▶ _WHAT NEEDS TO BE DONE_: Among the lines below, count those that include "gyorsan", and state the count alone.

____ AVAILABLE RECORDS

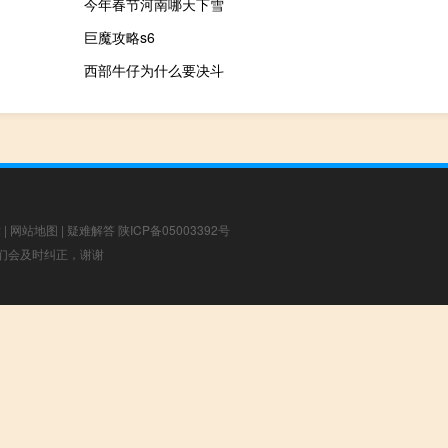
今年春节河南哪天下雪
巨魔攻略s6
西部牛仔为什么要决斗
章
|
网站地图
|
疑难解答
陕ICP备05003392号
，我们会及时纠正，谢谢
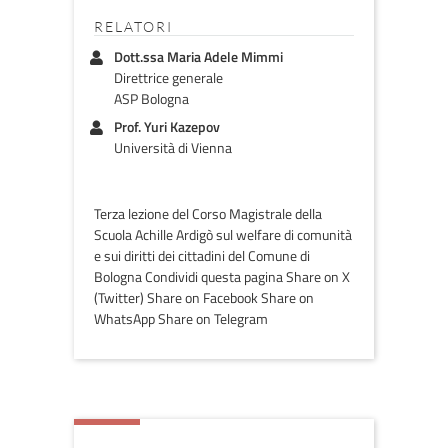
RELATORI
Dott.ssa Maria Adele Mimmi
Direttrice generale
ASP Bologna
Prof. Yuri Kazepov
Università di Vienna
Terza lezione del Corso Magistrale della
Scuola Achille Ardigò sul welfare di comunità
e sui diritti dei cittadini del Comune di
Bologna Condividi questa pagina Share on X
(Twitter) Share on Facebook Share on
WhatsApp Share on Telegram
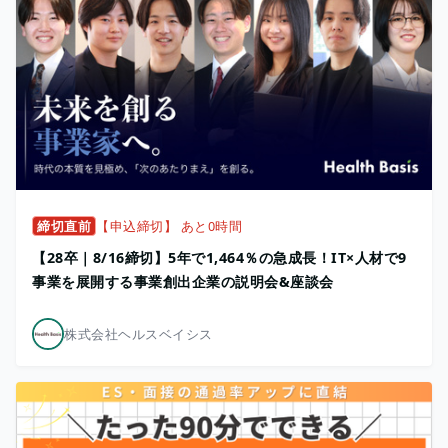
締切直前
【申込締切】 あと0時間
【28卒｜8/16締切】5年で1,464％の急成長！IT×人材で9
事業を展開する事業創出企業の説明会&座談会
株式会社ヘルスベイシス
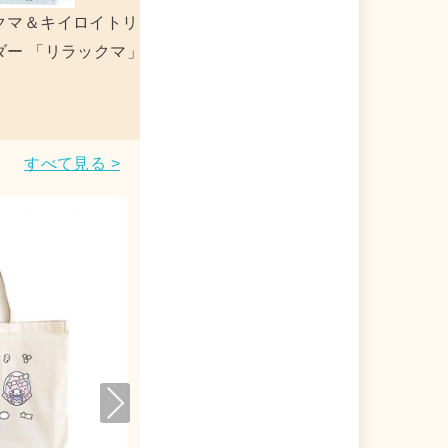
 「リラックマ」
リラックマ ネイルチップ 「リラックマ
すべて見る >
Nex
t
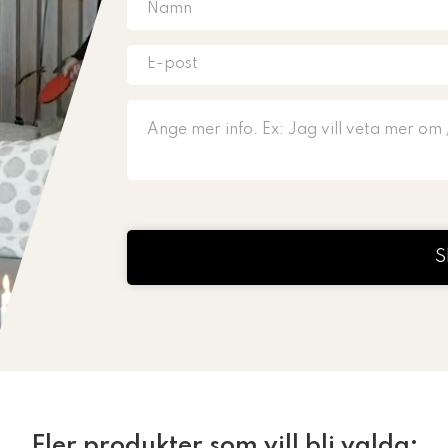
S
Fler produkter som vill bli valda:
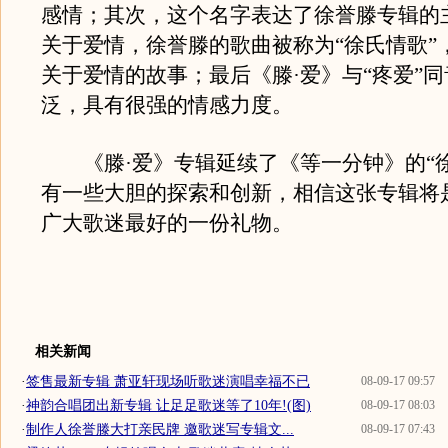
感情；其次，这个名字表达了徐誉滕专辑的
关于爱情，徐誉滕的歌曲被称为“徐氏情歌”
关于爱情的故事；最后《滕·爱》与“疼爱”
泛，具有很强的情感力度。
《滕·爱》专辑延续了《等一分钟》的“徐
有一些大胆的探索和创新，相信这张专辑将
广大歌迷最好的一份礼物。
相关新闻
·
签售最新专辑 萧亚轩现场听歌迷演唱幸福不已
08-09-17 09:57
·
神韵合唱团出新专辑 让足足歌迷等了10年!(图)
08-09-17 08:03
·
制作人徐誉滕大打亲民牌 邀歌迷写专辑文...
08-09-17 07:43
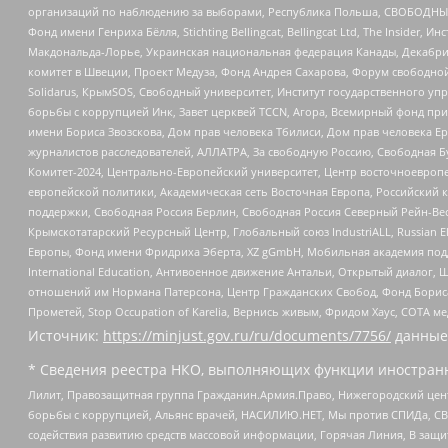
организаций по наблюдению за выборами, Республика Польша, СВОБОДНЫЙ
Фонд имени Генриха Бёлля, Stichting Bellingcat, Bellingcat Ltd, The Inside
Макдональда-Лорье, Украинская национальная федерация Канады, Декабрис
комитет в Швеции, Проект Медуза, Фонд Андрея Сахарова, Форум свободной 
Solidarus, КрымSOS, Свободный университет, Институт государственного у
борьбы с коррупцией Инк, Завет церквей TCCN, Агора, Всемирный фонд при
имени Бориса Звозскова, Дом прав человека Тбилиси, Дом прав человека Ер
журналистов расследователей, АЛЛАТРА, За свободную Россию, Свободная Б
Комитет-2024, Центрально-Европейский университет, Центр восточноевроп
европейской политики, Академическая сеть Восточная Европа, Российский к
поддержки, Свободная Россия Берлин, Свободная Россия Северный Рейн-Вест
Крымскотатарский Ресурсный Центр, Глобальный союз IndustriALL, Russian E
Европы, Фонд имени Фридриха Эберта, XZ gGmbH, Мобильная академия поддержк
International Education, Антивоенное движение Антальи, Открытый диало
отношений им Нормана Патерсона, Центр Гражданских Свобод, Фонд Бориса
Прометей, Stop Occupation of Karelia, Вернись живым, Фридом Хаус, СОТА 
Источник:
https://minjust.gov.ru/ru/documents/7756/
данные
* Сведения реестра НКО, выполняющих функции иностранн
Лилит, Правозащитная группа Гражданин.Армия.Право, Нижегородский цент
борьбы с коррупцией, Альянс врачей, НАСИЛИЮ.НЕТ, Мы против СПИДа, СВЕ
содействия развитию средств массовой информации, Горячая Линия, В защ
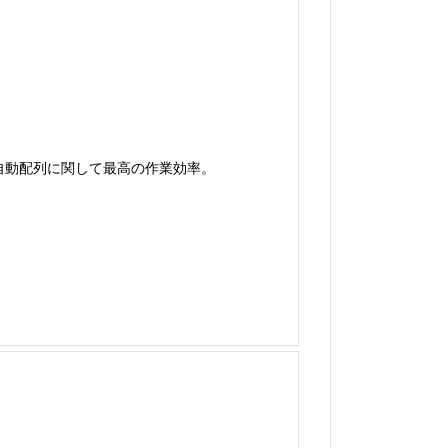
の自動配列に関して最高の作業効率。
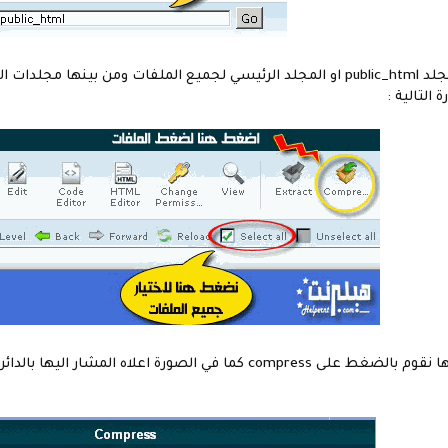
بعدما تأكدت من وجودك في مجلد public_html او المجلد الرئيسي لجميع الملفات 
التالية :
بالضغط على select-all وبعدها نقوم بالضغط على compress كما في 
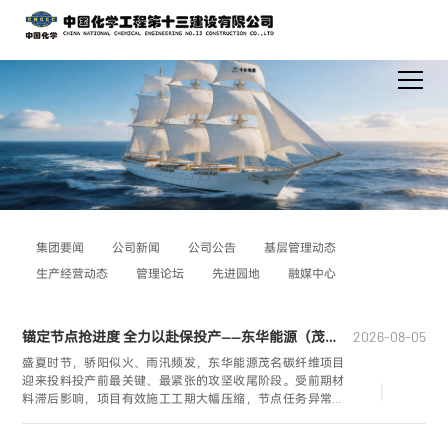
集团要闻
公司新闻
公司公告
基层管理动态
生产经营动态
管理论坛
先进园地
融媒中心
锚定节点抢进度 全力以赴保投产——东华能源（茂名）万吨级碳纤维项目攻坚纪实
2026-08-05
盛夏时节，骄阳似火、雨汛频发，东华能源茂名碳纤维项目
迎来投料投产前最关键、最紧张的攻坚收尾阶段。受前期材
料滞后影响，项目有效施工工期大幅压缩，节点任务异常艰
巨。为全力保障既定投料试车目标，广东分公司东华能源
（茂名）万吨级碳纤维工程项目团队主动担当、精准部署，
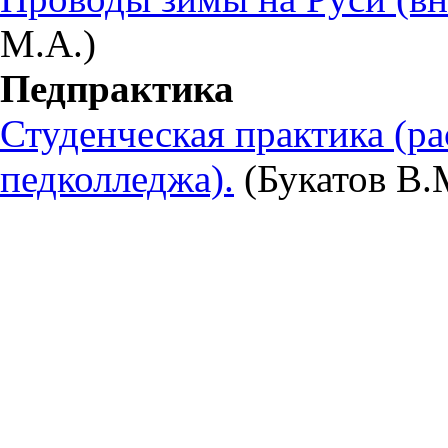
М.А.)
Педпрактика
Студенческая практика (ра
педколледжа).
(Букатов В.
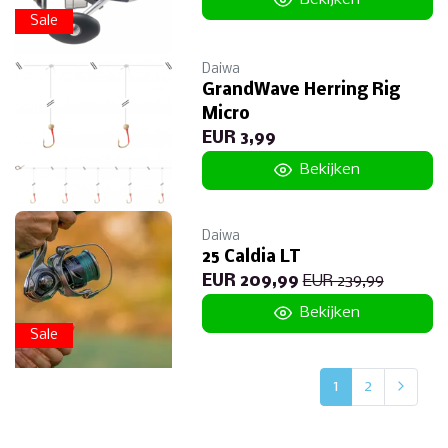
Sale
Daiwa
GrandWave Herring Rig
Micro
EUR 3,99
Bekijken
Daiwa
25 Caldia LT
EUR 209,99
EUR 239,99
Bekijken
Sale
1
2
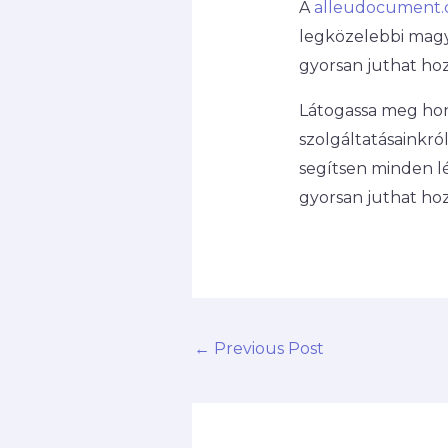
A
alleudocument
legközelebbi magy
gyorsan juthat hoz
Látogassa meg ho
szolgáltatásainkró
segítsen minden l
gyorsan juthat ho
←
Previous Post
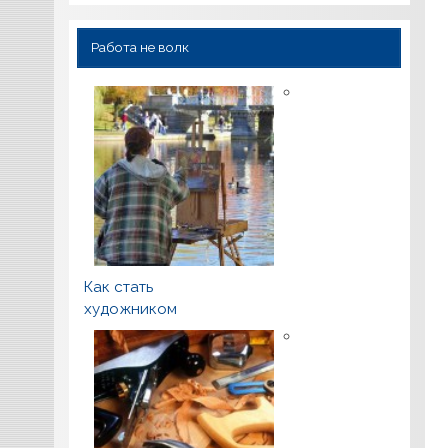
Работа не волк
Как стать
художником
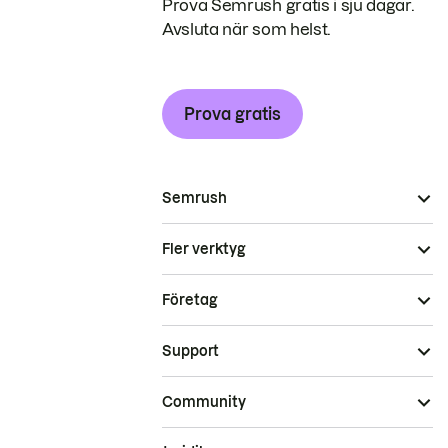
Prova Semrush gratis i sju dagar.
Avsluta när som helst.
Prova gratis
Semrush
Fler verktyg
Företag
Support
Community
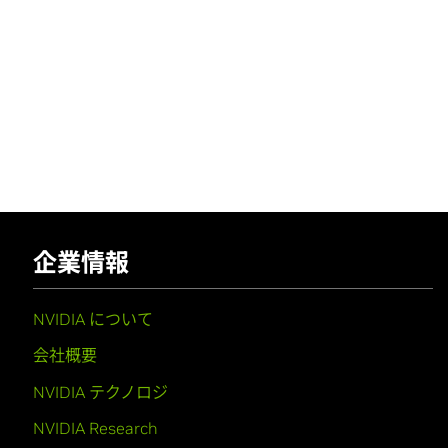
企業情報
NVIDIA について
会社概要
NVIDIA テクノロジ
NVIDIA Research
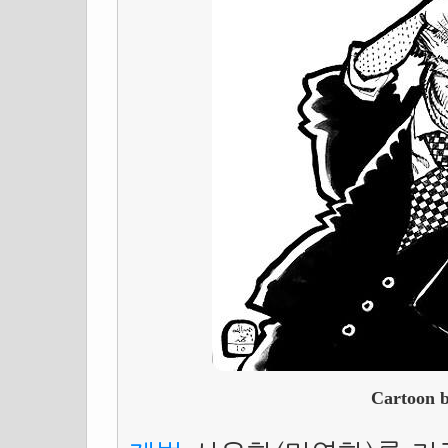
Cartoon 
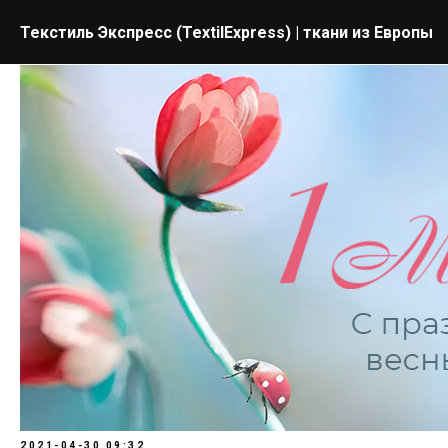
Текстиль Экспресс (TextilExpress) | ткани из Европы
2021-04-30 09:32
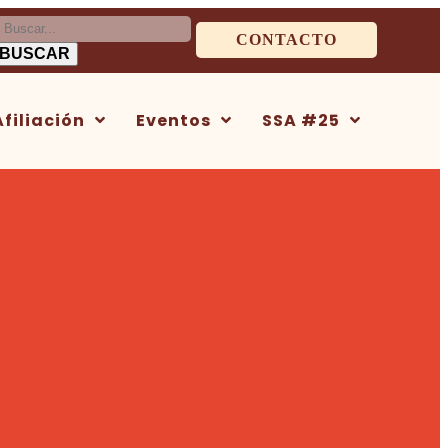
uscar:
CONTACTO
Afiliación
Eventos
SSA #25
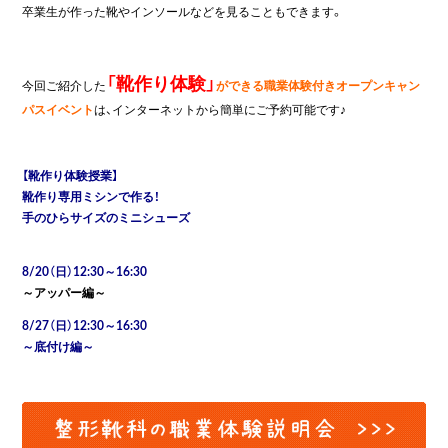
卒業生が作った靴やインソールなどを見ることもできます。
「靴作り体験」
今回ご紹介した
ができる職業体験付きオープンキャン
パスイベント
は、インターネットから簡単にご予約可能です♪
【靴作り体験授業】
靴作り専用ミシンで作る！
手のひらサイズのミニシューズ
8/20
（日）12:30～16:30
～アッパー編～
8/27
（日）12:30～16:30
～底付け編～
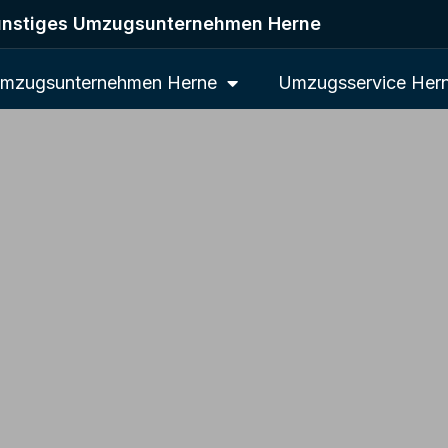
nstiges Umzugsunternehmen Herne
mzugsunternehmen Herne
Umzugsservice Her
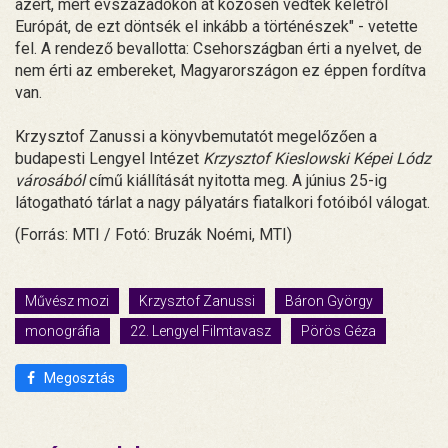
azért, mert évszázadokon át közösen védték keletről
Európát, de ezt döntsék el inkább a történészek" - vetette
fel. A rendező bevallotta: Csehországban érti a nyelvet, de
nem érti az embereket, Magyarországon ez éppen fordítva
van.
Krzysztof Zanussi a könyvbemutatót megelőzően a
budapesti Lengyel Intézet
Krzysztof Kieslowski Képei Lódz
városából
című kiállítását nyitotta meg. A június 25-ig
látogatható tárlat a nagy pályatárs fiatalkori fotóiból válogat.
(Forrás: MTI / Fotó: Bruzák Noémi, MTI)
Művész mozi
Krzysztof Zanussi
Báron György
monográfia
22. Lengyel Filmtavasz
Pörös Géza
Megosztás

________

▶ _SOLUTION FOR THIS PROBLEM_: 2